As it happens I ran into a post the other day mentioning that an essay by Tolkien named "On Fairy Stories" was well worth a read, and when I went to find it on the INtArWeBz for whatever reason I was unable to find a copy of it that wouldn't have cost me two legs and an ear. I despaired of finding it easily or cheaply. I decided just now to try again and located a free PDF of On Fairy Stories on my first try - I have no idea what happened months ago when I searched for it the first time. Be that as it may, when I first tried to find it several months ago I couldn't find a copy for less than $55 and I had despaired of reading the essay any time in the foreseeable future.
However, a month or so later an unrelated thread mentioned something interesting about Tom Bombadil which brought me back to my copy of "The Tolkien Reader" and as I was browsing through the book I noticed the heading of some of the pages which read "On Fairy Stories". I never took notice of it before. In this edition "On Fairy Stories" happens to not be listed in the table of contents, and so I completely missed that it is in there at all, and I should probably say that I don't think I would have much cared even if I had noticed it. When I bought the book originally I was looking for inspiration for Characters, and was entirely focused on Farmer Giles and Tom Bombadil, and not on some stuffy essay, even if it was by Tolkien himself. And yet, to my delight there it is. How lovely! How many years this book sat on my shelf with this fabulous essay in it waiting for me I can not say. Many many.

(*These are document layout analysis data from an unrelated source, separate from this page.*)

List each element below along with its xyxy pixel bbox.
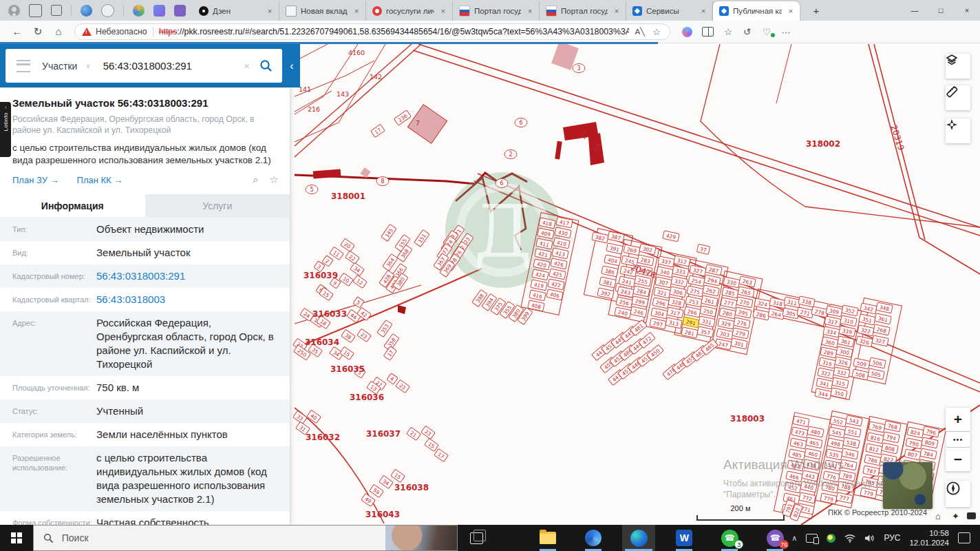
- parcel-label-304[interactable]: 304: [651, 308, 668, 319]
- sync-color-icon[interactable]: [133, 5, 145, 17]
- parcel-label-299[interactable]: 299: [632, 296, 648, 307]
- parcel-label-40[interactable]: 40: [307, 410, 321, 423]
- parcel-label-11[interactable]: 11: [330, 247, 344, 260]
- parcel-label-769[interactable]: 769: [869, 422, 885, 433]
- parcel-label-794[interactable]: 794: [883, 432, 899, 443]
- extensions-icon[interactable]: [174, 5, 186, 17]
- parcel-label-505[interactable]: 505: [868, 368, 884, 380]
- parcel-label-426[interactable]: 426: [551, 258, 567, 269]
- parcel-label-816[interactable]: 816: [867, 433, 884, 444]
- paused-extension-icon[interactable]: [101, 4, 114, 17]
- zoom-in-button[interactable]: +: [946, 408, 970, 431]
- parcel-label-318[interactable]: 318: [769, 298, 786, 309]
- parcel-label-311[interactable]: 311: [784, 297, 800, 308]
- parcel-label-49[interactable]: 49: [361, 493, 376, 506]
- parcel-label-386[interactable]: 386: [601, 266, 618, 277]
- parcel-label-419[interactable]: 419: [531, 280, 547, 291]
- zoom-out-button[interactable]: −: [946, 448, 970, 471]
- collapse-panel-button[interactable]: ‹: [284, 54, 300, 79]
- lotinfo-extension-tab[interactable]: › Lotinfo: [0, 102, 11, 157]
- split-screen-icon[interactable]: [702, 27, 714, 37]
- search-input[interactable]: 56:43:0318003:291: [103, 60, 244, 72]
- language-indicator[interactable]: РУС: [884, 533, 900, 543]
- parcel-label-295[interactable]: 295: [735, 307, 752, 318]
- globe-icon[interactable]: [81, 5, 92, 17]
- parcel-label-4[interactable]: 4: [387, 373, 398, 384]
- parcel-label-285[interactable]: 285: [722, 287, 738, 298]
- home-view-icon[interactable]: ⌂: [935, 511, 941, 521]
- parcel-label-303[interactable]: 303: [716, 329, 733, 340]
- start-button[interactable]: [0, 525, 33, 551]
- search-highlight-image[interactable]: [385, 526, 457, 550]
- parcel-label-284[interactable]: 284: [633, 286, 650, 297]
- tab-services[interactable]: Услуги: [145, 194, 290, 217]
- parcel-label-351[interactable]: 351: [859, 314, 875, 325]
- parcel-label-332[interactable]: 332: [833, 367, 850, 378]
- parcel-label-263[interactable]: 263: [739, 276, 756, 287]
- address-bar[interactable]: Небезопасно https://pkk.rosreestr.ru/#/s…: [74, 23, 670, 40]
- parcel-label-322[interactable]: 322: [858, 325, 874, 336]
- browser-tab-3[interactable]: госуслуги лич×: [366, 1, 453, 21]
- parcel-label-21[interactable]: 21: [407, 427, 421, 440]
- parcel-label-23[interactable]: 23: [357, 329, 372, 342]
- parcel-label-392[interactable]: 392: [597, 288, 614, 299]
- parcel-label-277[interactable]: 277: [721, 298, 737, 309]
- clear-search-icon[interactable]: ×: [244, 60, 250, 72]
- parcel-label-413[interactable]: 413: [552, 248, 568, 259]
- parcel-label-266[interactable]: 266: [684, 306, 701, 318]
- tab-close-icon[interactable]: ×: [265, 7, 275, 15]
- tab-information[interactable]: Информация: [0, 194, 145, 217]
- parcel-label-546[interactable]: 546: [842, 448, 858, 459]
- measure-button[interactable]: [946, 85, 970, 110]
- parcel-label-151[interactable]: 151: [414, 229, 429, 247]
- parcel-label-317[interactable]: 317: [824, 316, 841, 327]
- parcel-label-341[interactable]: 341: [816, 378, 833, 389]
- tab-close-icon[interactable]: ×: [612, 7, 621, 15]
- parcel-label-236[interactable]: 236: [394, 110, 411, 125]
- parcel-label-387[interactable]: 387: [608, 231, 624, 242]
- parcel-label-268[interactable]: 268: [873, 324, 890, 335]
- parcel-label-15[interactable]: 15: [425, 438, 439, 451]
- parcel-label-262[interactable]: 262: [703, 285, 719, 296]
- parcel-label-317[interactable]: 317: [667, 307, 683, 318]
- parcel-label-261[interactable]: 261: [701, 295, 718, 306]
- parcel-label-331[interactable]: 331: [699, 316, 715, 327]
- browser-tab-4[interactable]: Портал госуда×: [453, 1, 540, 21]
- parcel-label-334[interactable]: 334: [823, 326, 840, 337]
- clock[interactable]: 10:5812.01.2024: [909, 528, 949, 548]
- parcel-label-361[interactable]: 361: [875, 313, 891, 324]
- parcel-label-327[interactable]: 327: [872, 335, 888, 346]
- parcel-label-408[interactable]: 408: [528, 300, 544, 311]
- parcel-label-425[interactable]: 425: [549, 269, 566, 280]
- parcel-label-391[interactable]: 391: [606, 243, 623, 254]
- parcel-label-17[interactable]: 17: [434, 448, 449, 461]
- parcel-label-471[interactable]: 471: [793, 416, 809, 427]
- edge-button[interactable]: [622, 525, 655, 551]
- parcel-label-352[interactable]: 352: [842, 305, 858, 316]
- parcel-label-404[interactable]: 404: [604, 255, 621, 266]
- task-view-button[interactable]: [463, 525, 491, 551]
- quarter-label-316034[interactable]: 316034: [305, 337, 339, 347]
- home-button[interactable]: ⌂: [48, 25, 69, 38]
- connect-display-icon[interactable]: [806, 534, 818, 543]
- browser-tab-7[interactable]: Публичная ка×: [713, 1, 800, 21]
- parcel-label-498[interactable]: 498: [827, 438, 844, 449]
- parcel-label-364[interactable]: 364: [383, 253, 398, 271]
- favorite-parcel-icon[interactable]: ☆: [270, 174, 279, 186]
- security-warning-label[interactable]: Небезопасно: [96, 27, 147, 37]
- parcel-label-10[interactable]: 10: [339, 273, 354, 286]
- parcel-label-357[interactable]: 357: [697, 326, 714, 337]
- parcel-label-38[interactable]: 38: [341, 329, 356, 342]
- parcel-label-23[interactable]: 23: [421, 426, 436, 439]
- copilot-icon[interactable]: [682, 27, 692, 37]
- parcel-label-422[interactable]: 422: [548, 279, 564, 290]
- tab-close-icon[interactable]: ×: [352, 7, 361, 15]
- parcel-badge-6[interactable]: 6: [496, 179, 508, 188]
- parcel-label-545[interactable]: 545: [829, 427, 845, 438]
- parcel-label-361[interactable]: 361: [838, 336, 854, 347]
- parcel-label-326[interactable]: 326: [835, 357, 851, 368]
- parcel-label-809[interactable]: 809: [922, 437, 938, 448]
- parcel-label-17[interactable]: 17: [383, 346, 396, 361]
- parcel-label-784[interactable]: 784: [920, 448, 937, 459]
- row-value-link[interactable]: 56:43:0318003: [96, 293, 290, 306]
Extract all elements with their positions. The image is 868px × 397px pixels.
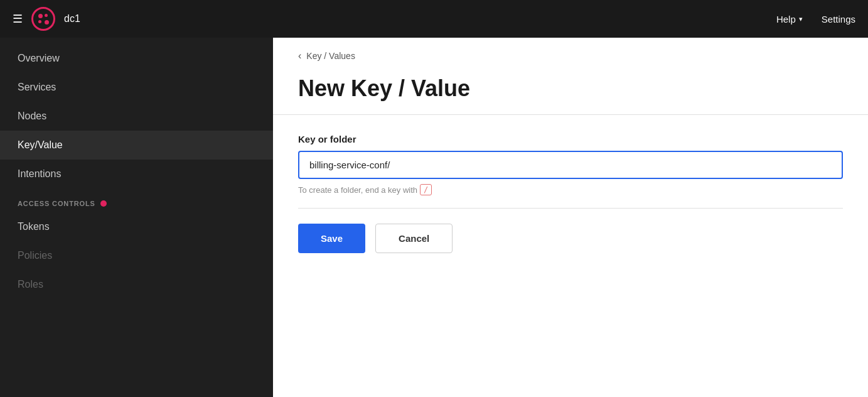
- form-divider: [298, 208, 843, 209]
- main-layout: Overview Services Nodes Key/Value Intent…: [0, 38, 868, 397]
- logo-dots: [38, 14, 49, 24]
- logo-icon: [31, 7, 55, 31]
- access-controls-dot: [100, 200, 107, 207]
- field-label: Key or folder: [298, 134, 843, 144]
- save-button[interactable]: Save: [298, 224, 365, 253]
- help-button[interactable]: Help ▾: [776, 14, 803, 24]
- sidebar-item-roles[interactable]: Roles: [0, 270, 273, 299]
- hint-slash: /: [420, 184, 432, 195]
- settings-button[interactable]: Settings: [822, 14, 855, 24]
- datacenter-label: dc1: [64, 13, 80, 24]
- main-content: ‹ Key / Values New Key / Value Key or fo…: [273, 38, 868, 397]
- page-title: New Key / Value: [298, 75, 843, 102]
- page-title-section: New Key / Value: [273, 69, 868, 115]
- sidebar: Overview Services Nodes Key/Value Intent…: [0, 38, 273, 397]
- breadcrumb-text: Key / Values: [306, 51, 355, 61]
- sidebar-item-overview[interactable]: Overview: [0, 44, 273, 73]
- sidebar-item-policies[interactable]: Policies: [0, 241, 273, 270]
- form-section: Key or folder To create a folder, end a …: [273, 115, 868, 272]
- top-navigation: ☰ dc1 Help ▾ Settings: [0, 0, 868, 38]
- logo-dot-1: [38, 14, 43, 18]
- sidebar-item-keyvalue[interactable]: Key/Value: [0, 131, 273, 160]
- logo-dot-2: [45, 14, 48, 17]
- field-hint: To create a folder, end a key with /: [298, 184, 843, 195]
- cancel-button[interactable]: Cancel: [375, 224, 453, 253]
- sidebar-item-intentions[interactable]: Intentions: [0, 160, 273, 188]
- logo-dot-3: [38, 20, 41, 23]
- button-row: Save Cancel: [298, 224, 843, 253]
- logo-dot-4: [45, 20, 49, 24]
- hint-text: To create a folder, end a key with: [298, 185, 417, 195]
- help-label: Help: [776, 14, 796, 24]
- sidebar-item-services[interactable]: Services: [0, 73, 273, 102]
- chevron-down-icon: ▾: [799, 15, 803, 23]
- nav-left: ☰ dc1: [13, 7, 80, 31]
- back-arrow-icon[interactable]: ‹: [298, 50, 301, 62]
- sidebar-item-nodes[interactable]: Nodes: [0, 102, 273, 131]
- breadcrumb: ‹ Key / Values: [273, 38, 868, 69]
- sidebar-item-tokens[interactable]: Tokens: [0, 212, 273, 241]
- hamburger-icon[interactable]: ☰: [13, 12, 23, 26]
- access-controls-section: ACCESS CONTROLS: [0, 188, 273, 212]
- nav-right: Help ▾ Settings: [776, 14, 855, 24]
- key-or-folder-input[interactable]: [298, 151, 843, 179]
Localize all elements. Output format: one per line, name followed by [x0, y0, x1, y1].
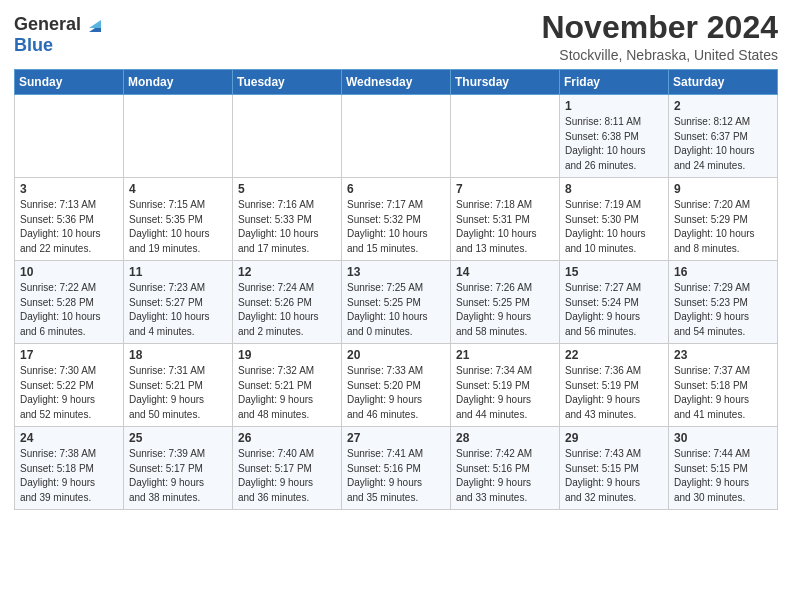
calendar-cell: 15Sunrise: 7:27 AM Sunset: 5:24 PM Dayli… [560, 261, 669, 344]
day-number: 5 [238, 182, 336, 196]
day-info: Sunrise: 7:39 AM Sunset: 5:17 PM Dayligh… [129, 447, 227, 505]
day-number: 26 [238, 431, 336, 445]
calendar-cell: 11Sunrise: 7:23 AM Sunset: 5:27 PM Dayli… [124, 261, 233, 344]
calendar-cell [15, 95, 124, 178]
calendar-cell: 1Sunrise: 8:11 AM Sunset: 6:38 PM Daylig… [560, 95, 669, 178]
day-info: Sunrise: 7:37 AM Sunset: 5:18 PM Dayligh… [674, 364, 772, 422]
day-info: Sunrise: 7:30 AM Sunset: 5:22 PM Dayligh… [20, 364, 118, 422]
col-header-friday: Friday [560, 70, 669, 95]
day-info: Sunrise: 7:15 AM Sunset: 5:35 PM Dayligh… [129, 198, 227, 256]
day-info: Sunrise: 7:33 AM Sunset: 5:20 PM Dayligh… [347, 364, 445, 422]
calendar-cell: 14Sunrise: 7:26 AM Sunset: 5:25 PM Dayli… [451, 261, 560, 344]
calendar-cell: 20Sunrise: 7:33 AM Sunset: 5:20 PM Dayli… [342, 344, 451, 427]
day-number: 10 [20, 265, 118, 279]
day-info: Sunrise: 7:41 AM Sunset: 5:16 PM Dayligh… [347, 447, 445, 505]
calendar: SundayMondayTuesdayWednesdayThursdayFrid… [14, 69, 778, 510]
calendar-cell: 10Sunrise: 7:22 AM Sunset: 5:28 PM Dayli… [15, 261, 124, 344]
calendar-cell [451, 95, 560, 178]
day-number: 28 [456, 431, 554, 445]
calendar-cell: 5Sunrise: 7:16 AM Sunset: 5:33 PM Daylig… [233, 178, 342, 261]
day-info: Sunrise: 7:31 AM Sunset: 5:21 PM Dayligh… [129, 364, 227, 422]
col-header-tuesday: Tuesday [233, 70, 342, 95]
calendar-cell: 3Sunrise: 7:13 AM Sunset: 5:36 PM Daylig… [15, 178, 124, 261]
calendar-cell: 21Sunrise: 7:34 AM Sunset: 5:19 PM Dayli… [451, 344, 560, 427]
day-number: 22 [565, 348, 663, 362]
day-number: 29 [565, 431, 663, 445]
calendar-cell: 19Sunrise: 7:32 AM Sunset: 5:21 PM Dayli… [233, 344, 342, 427]
calendar-cell [342, 95, 451, 178]
day-number: 13 [347, 265, 445, 279]
day-info: Sunrise: 7:26 AM Sunset: 5:25 PM Dayligh… [456, 281, 554, 339]
calendar-cell: 4Sunrise: 7:15 AM Sunset: 5:35 PM Daylig… [124, 178, 233, 261]
day-number: 4 [129, 182, 227, 196]
day-number: 20 [347, 348, 445, 362]
day-info: Sunrise: 7:23 AM Sunset: 5:27 PM Dayligh… [129, 281, 227, 339]
calendar-cell: 28Sunrise: 7:42 AM Sunset: 5:16 PM Dayli… [451, 427, 560, 510]
day-number: 14 [456, 265, 554, 279]
calendar-cell: 18Sunrise: 7:31 AM Sunset: 5:21 PM Dayli… [124, 344, 233, 427]
day-number: 19 [238, 348, 336, 362]
day-number: 12 [238, 265, 336, 279]
day-info: Sunrise: 8:12 AM Sunset: 6:37 PM Dayligh… [674, 115, 772, 173]
day-info: Sunrise: 7:36 AM Sunset: 5:19 PM Dayligh… [565, 364, 663, 422]
logo-icon [83, 14, 105, 36]
day-number: 16 [674, 265, 772, 279]
day-info: Sunrise: 7:32 AM Sunset: 5:21 PM Dayligh… [238, 364, 336, 422]
day-number: 17 [20, 348, 118, 362]
day-info: Sunrise: 7:34 AM Sunset: 5:19 PM Dayligh… [456, 364, 554, 422]
calendar-cell: 27Sunrise: 7:41 AM Sunset: 5:16 PM Dayli… [342, 427, 451, 510]
calendar-cell: 6Sunrise: 7:17 AM Sunset: 5:32 PM Daylig… [342, 178, 451, 261]
day-info: Sunrise: 7:24 AM Sunset: 5:26 PM Dayligh… [238, 281, 336, 339]
day-info: Sunrise: 7:20 AM Sunset: 5:29 PM Dayligh… [674, 198, 772, 256]
day-info: Sunrise: 8:11 AM Sunset: 6:38 PM Dayligh… [565, 115, 663, 173]
header: General Blue November 2024 Stockville, N… [14, 10, 778, 63]
day-info: Sunrise: 7:43 AM Sunset: 5:15 PM Dayligh… [565, 447, 663, 505]
day-number: 18 [129, 348, 227, 362]
day-number: 30 [674, 431, 772, 445]
day-number: 24 [20, 431, 118, 445]
day-number: 11 [129, 265, 227, 279]
day-info: Sunrise: 7:38 AM Sunset: 5:18 PM Dayligh… [20, 447, 118, 505]
day-info: Sunrise: 7:19 AM Sunset: 5:30 PM Dayligh… [565, 198, 663, 256]
day-info: Sunrise: 7:16 AM Sunset: 5:33 PM Dayligh… [238, 198, 336, 256]
location: Stockville, Nebraska, United States [541, 47, 778, 63]
day-info: Sunrise: 7:42 AM Sunset: 5:16 PM Dayligh… [456, 447, 554, 505]
logo-general-text: General [14, 15, 81, 35]
month-title: November 2024 [541, 10, 778, 45]
calendar-cell [233, 95, 342, 178]
calendar-cell: 23Sunrise: 7:37 AM Sunset: 5:18 PM Dayli… [669, 344, 778, 427]
day-info: Sunrise: 7:18 AM Sunset: 5:31 PM Dayligh… [456, 198, 554, 256]
col-header-wednesday: Wednesday [342, 70, 451, 95]
day-number: 2 [674, 99, 772, 113]
calendar-cell: 25Sunrise: 7:39 AM Sunset: 5:17 PM Dayli… [124, 427, 233, 510]
col-header-saturday: Saturday [669, 70, 778, 95]
title-block: November 2024 Stockville, Nebraska, Unit… [541, 10, 778, 63]
day-number: 6 [347, 182, 445, 196]
day-number: 23 [674, 348, 772, 362]
day-number: 21 [456, 348, 554, 362]
logo-blue-text: Blue [14, 36, 53, 56]
day-info: Sunrise: 7:44 AM Sunset: 5:15 PM Dayligh… [674, 447, 772, 505]
day-info: Sunrise: 7:27 AM Sunset: 5:24 PM Dayligh… [565, 281, 663, 339]
calendar-cell: 24Sunrise: 7:38 AM Sunset: 5:18 PM Dayli… [15, 427, 124, 510]
day-number: 9 [674, 182, 772, 196]
day-number: 1 [565, 99, 663, 113]
calendar-cell: 12Sunrise: 7:24 AM Sunset: 5:26 PM Dayli… [233, 261, 342, 344]
calendar-cell: 17Sunrise: 7:30 AM Sunset: 5:22 PM Dayli… [15, 344, 124, 427]
day-number: 8 [565, 182, 663, 196]
page: General Blue November 2024 Stockville, N… [0, 0, 792, 520]
day-number: 7 [456, 182, 554, 196]
day-info: Sunrise: 7:22 AM Sunset: 5:28 PM Dayligh… [20, 281, 118, 339]
calendar-cell: 26Sunrise: 7:40 AM Sunset: 5:17 PM Dayli… [233, 427, 342, 510]
svg-marker-1 [89, 20, 101, 28]
day-info: Sunrise: 7:25 AM Sunset: 5:25 PM Dayligh… [347, 281, 445, 339]
calendar-cell: 8Sunrise: 7:19 AM Sunset: 5:30 PM Daylig… [560, 178, 669, 261]
day-number: 27 [347, 431, 445, 445]
calendar-cell: 30Sunrise: 7:44 AM Sunset: 5:15 PM Dayli… [669, 427, 778, 510]
calendar-cell: 9Sunrise: 7:20 AM Sunset: 5:29 PM Daylig… [669, 178, 778, 261]
calendar-cell: 7Sunrise: 7:18 AM Sunset: 5:31 PM Daylig… [451, 178, 560, 261]
col-header-sunday: Sunday [15, 70, 124, 95]
calendar-cell: 13Sunrise: 7:25 AM Sunset: 5:25 PM Dayli… [342, 261, 451, 344]
day-number: 25 [129, 431, 227, 445]
logo: General Blue [14, 14, 105, 56]
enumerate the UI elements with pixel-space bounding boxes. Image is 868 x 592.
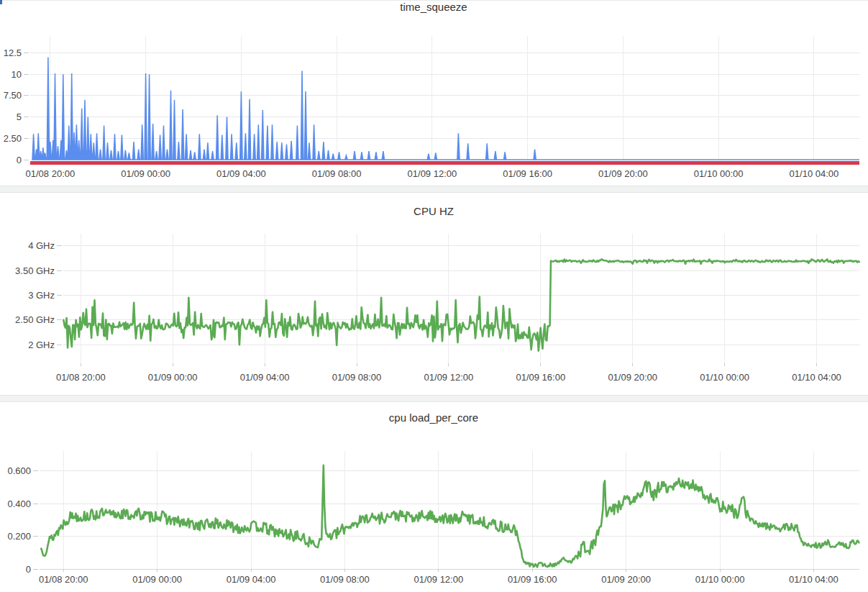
x-axis-tick-label: 01/09 12:00: [424, 372, 474, 383]
y-axis-tick-label: 0.600: [7, 465, 31, 476]
chart-title: cpu load_per_core: [389, 411, 478, 424]
x-axis-tick-label: 01/09 16:00: [516, 372, 565, 383]
x-axis-tick-label: 01/10 04:00: [792, 372, 841, 383]
chart-title: CPU HZ: [414, 205, 454, 217]
panel-resize-handle[interactable]: [0, 186, 868, 193]
x-axis-tick-label: 01/09 20:00: [598, 168, 648, 179]
y-axis-tick-label: 2.50 GHz: [15, 314, 55, 325]
x-axis-tick-label: 01/09 08:00: [332, 372, 382, 383]
x-axis-tick-label: 01/10 04:00: [789, 574, 839, 585]
y-axis-tick-label: 2.50: [4, 133, 22, 144]
y-axis-tick-label: 5: [17, 111, 22, 122]
x-axis-tick-label: 01/09 04:00: [227, 574, 276, 585]
x-axis-tick-label: 01/10 00:00: [694, 168, 744, 179]
y-axis-tick-label: 2 GHz: [28, 340, 55, 350]
x-axis-tick-label: 01/09 12:00: [414, 574, 463, 585]
y-axis-tick-label: 12.5: [4, 47, 22, 58]
x-axis-tick-label: 01/09 20:00: [608, 372, 657, 383]
dashboard: 12.5107.5052.50001/08 20:0001/09 00:0001…: [0, 0, 868, 592]
y-axis-tick-label: 7.50: [4, 90, 22, 101]
cpu-load-per-core-series: [41, 465, 859, 567]
x-axis-tick-label: 01/08 20:00: [56, 372, 106, 383]
x-axis-tick-label: 01/09 00:00: [132, 574, 182, 585]
y-axis-tick-label: 0: [17, 155, 22, 165]
chart-series: [41, 465, 859, 567]
cpu-hz-chart[interactable]: 4 GHz3.50 GHz3 GHz2.50 GHz2 GHz01/08 20:…: [0, 193, 868, 395]
y-axis-tick-label: 4 GHz: [28, 240, 55, 251]
chart-series: [30, 57, 859, 163]
x-axis-tick-label: 01/09 04:00: [216, 168, 266, 179]
x-axis-tick-label: 01/10 00:00: [695, 574, 745, 585]
cpu-load-per-core-chart[interactable]: 0.6000.4000.200001/08 20:0001/09 00:0001…: [0, 402, 868, 592]
x-axis-tick-label: 01/09 00:00: [148, 372, 198, 383]
time-squeeze-chart[interactable]: 12.5107.5052.50001/08 20:0001/09 00:0001…: [0, 0, 868, 186]
x-axis-tick-label: 01/09 16:00: [508, 574, 557, 585]
chart-grid: [57, 234, 859, 366]
x-axis-tick-label: 01/09 00:00: [121, 168, 170, 179]
x-axis-tick-label: 01/08 20:00: [26, 168, 76, 179]
x-axis-tick-label: 01/10 00:00: [700, 372, 749, 383]
x-axis-tick-label: 01/09 04:00: [240, 372, 290, 383]
y-axis-tick-label: 0: [26, 564, 31, 575]
x-axis-tick-label: 01/09 16:00: [503, 168, 552, 179]
x-axis-tick-label: 01/08 20:00: [39, 574, 88, 585]
time-squeeze-series: [32, 57, 859, 160]
panel-resize-handle[interactable]: [0, 395, 868, 402]
x-axis-tick-label: 01/10 04:00: [790, 168, 839, 179]
y-axis-tick-label: 3.50 GHz: [15, 265, 55, 276]
y-axis-tick-label: 0.400: [7, 498, 31, 509]
x-axis-tick-label: 01/09 20:00: [601, 574, 651, 585]
cpu-hz-series: [63, 259, 859, 350]
y-axis-tick-label: 0.200: [7, 531, 31, 542]
chart-title: time_squeeze: [400, 1, 467, 13]
y-axis-tick-label: 10: [12, 69, 22, 80]
x-axis-tick-label: 01/09 12:00: [408, 168, 457, 179]
x-axis-tick-label: 01/09 08:00: [312, 168, 362, 179]
y-axis-tick-label: 3 GHz: [28, 290, 55, 301]
chart-axis-labels: 0.6000.4000.200001/08 20:0001/09 00:0001…: [7, 465, 838, 585]
x-axis-tick-label: 01/09 08:00: [320, 574, 370, 585]
chart-series: [63, 259, 859, 350]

Of course I started reading it immediately. Now, while the essay itself is fascinating to be sure, I'm really only two pages in at this moment, but the thing that really sent my mind whirling, and the cause of this blog post, was to be found in Tolkien's 'Introductory Notes' of the essay, in which he wrote:
"They ['The Tree and Leaf' and 'On Fairy Stories'] were also written in the same period (1938-39) when 'The Lord of the Rings' was beginning to unroll itself and to unfold prospects of labor and exploration in yet unknown country as daunting to me as to the hobbits. At about that time we had reached Bree, and I had no more notion than they had of what had become of Gandalf or who Strider was; I had begun to despair of surviving to find out."
What is this?! Why, I had always been under the impression that Middle Earth had been completely created in Tolkien's mind in the full glory of the Silmarillion by the time he'd started writing the Lord of the Rings. I imagined that it sprung from his mind like Athena from the head of Zeus, fully grown, clothed and armored! Of course I had no basis for that belief I realize now. I guess it was an assumption based simply on my recollection of the entirety of the story fitting so well together like a hand in a glove. It seemed to me that he must of written it after all of the facts of Arda were well known to him. And yet, here we are in 1938-9 during his first writing of the adventures of Frodo and his friends having just reached Bree, and at this point Tolkien doesn't even know who Strider was or where Gandalf had gone off to! Well, well, well. That's a huge and happy surprise to me.
For those who might like a wee bit of a refresher on the sequence of Frodo's Adventure* thus far it is as follows (just for fun):
4/12: Gandalf arrives at Bag End.
4/13: Frodo learns he has the One Ring and decides to leave the Shire.
9/22: Frodo turns 50.
9/23: Frodo leaves Bag End.
9/24: Frodo is nearly caught twice by one of the Nazgul and meets Gildor in the Woody End.
9/25: Frodo learns of his friends' intention to accompany him.
9/26: Frodo and his companions travel through the Old Forest and come to the House of Tom Bombadil.
9/28: The Hobbits are trapped by a Barrow-wight. Frodo resists putting on the Ring.
9/29: Frodo meets Aragorn in Bree.
None of which is germane to my realization in particular, by the way, so I will veer back to my point before I get lost in the details of Frodo's journey, or worse, the grand sweep of the history of Middle Earth itself.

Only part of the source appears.